History of Continued Fractions
The story of continued fractions begins with the Euclidean algorithm, a procedure for finding the greatest common divisor of two natural numbers m and n. That algorithm introduced the idea of dividing to extract a new remainder – and then dividing by the new remainder again, and again, and again.
Nearly two thousand years passed before Rafael Bombelli devised a technique for approximating the roots of quadratic equations with continued fractions. Now the pace of development quickened. Just 24 years later Pietro Cataldi introduced the first formal notation for the generalized continued fraction. Cataldi represented a continued fraction as
- & & &
with the dots indicating where the next fraction goes, and each & representing a modern plus sign.

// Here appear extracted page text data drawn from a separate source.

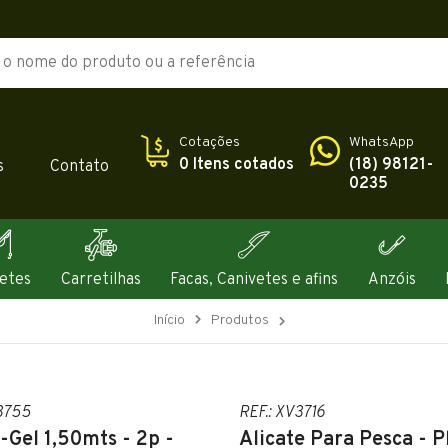
Cotações
WhatsApp
0 Itens cotados
(18) 98121-
s
Contato
0235
etes
Carretilhas
Facas, Canivetes e afins
Anzóis
Início
Produtos
V3755
REF.: XV3716
-Gel 1,50mts - 2p -
Alicate Para Pesca - P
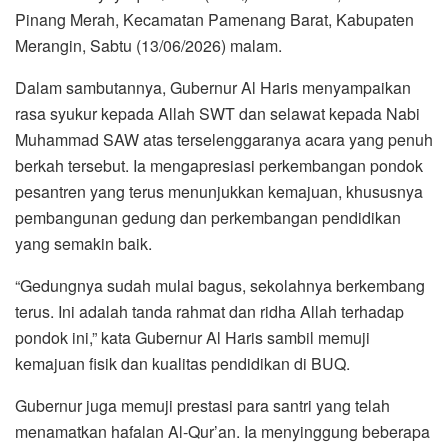
Pinang Merah, Kecamatan Pamenang Barat, Kabupaten
Merangin, Sabtu (13/06/2026) malam.
Dalam sambutannya, Gubernur Al Haris menyampaikan
rasa syukur kepada Allah SWT dan selawat kepada Nabi
Muhammad SAW atas terselenggaranya acara yang penuh
berkah tersebut. Ia mengapresiasi perkembangan pondok
pesantren yang terus menunjukkan kemajuan, khususnya
pembangunan gedung dan perkembangan pendidikan
yang semakin baik.
“Gedungnya sudah mulai bagus, sekolahnya berkembang
terus. Ini adalah tanda rahmat dan ridha Allah terhadap
pondok ini,” kata Gubernur Al Haris sambil memuji
kemajuan fisik dan kualitas pendidikan di BUQ.
Gubernur juga memuji prestasi para santri yang telah
menamatkan hafalan Al-Qur’an. Ia menyinggung beberapa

Late in the seventeenth century John Wallis introduced the term "continued fraction" into the mathematical literature. New techniques for mathematical analysis (Newton's and Leibniz's calculus) had recently exploded onto the scene, and a generation of Wallis' contemporaries put the new word to use right away.
In 1748 Euler published a very important theorem showing that a particular kind of continued fraction is equivalent to a certain very general infinite series. Euler's continued fraction theorem is still of central importance in modern attempts to whittle away at the convergence problem.
Continued fractions can also be applied to problems in number theory, and are especially useful in the study of Diophantine equations. In the late eighteenth century Lagrange used continued fractions to construct the general solution of Pell's equation, thus answering a question that had fascinated mathematicians for more than a thousand years. Amazingly, Lagrange's discovery implies that the canonical continued fraction expansion of the square root of every non-square integer is periodic and that, if the period is of length p > 1, it contains a palindromic string of length p - 1.
In 1813 Gauss used a very clever trick with the complex-valued hypergeometric function to derive a versatile continued fraction expression that has since been named in his honor. That formula can be used to express many elementary functions (and even some more advanced functions, like the Bessel functions) as rapidly convergent continued fractions valid almost everywhere in the complex plane.